Master wheelmaker Karl Seastrom
with the historic ROOSEVELT wheel.
Dated May 1949
Original from the archives of the S.P.H.S©
The stout wooden wheel, once intimate with the historic ship ROOSEVELT, was built in the shop of Fred Sohl in 1905. The ship's wheel guided Capt. Bartlett to the Arctic and had been taking all weather on her open deck.

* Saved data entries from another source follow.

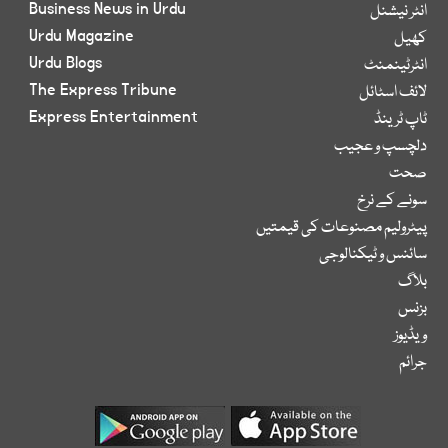
Business News in Urdu
انٹر نیشنل
Urdu Magazine
کھیل
Urdu Blogs
انٹرٹینمنٹ
The Express Tribune
لائف اسٹائل
Express Entertainment
ٹاپ ٹرینڈ
دلچسپ و عجیب
صحت
سونے کے نرخ
پیٹرولیم مصنوعات کی قیمتیں
سائنس و ٹیکنالوجی
بلاگ
بزنس
ویڈیوز
جرائم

      After thousands of miles duty, she was seen at Karl Seastrom Marine Wood Specialties. In 1959, it was being prepared for public display in the new Maritime Wing under construction at the Museum of History and Industry.
   
     "The ROOSEVELT was a headline maker from the day her keel was laid", said Capt. Romaine Warner, one of the ROOSEVELT's skippers in the 1920s. "The ROOSEVELT was a wonderful ship. Big, heavy, lots of strength. Built wedge-shaped, 17-ft forward, 17-ft aft, so when she was frozen in, the ice would lift her instead of crush her."
      The ROOSEVELT's first service as a commercial vessel was towing lumber barges from Puget Sound to San Pedro, delivering record loads in record time. On one trip she averaged better than eight knots, towing the barge DRACULA loaded with more than 2,125,000 ft of lumber, reaching San Pedro in 141 hours.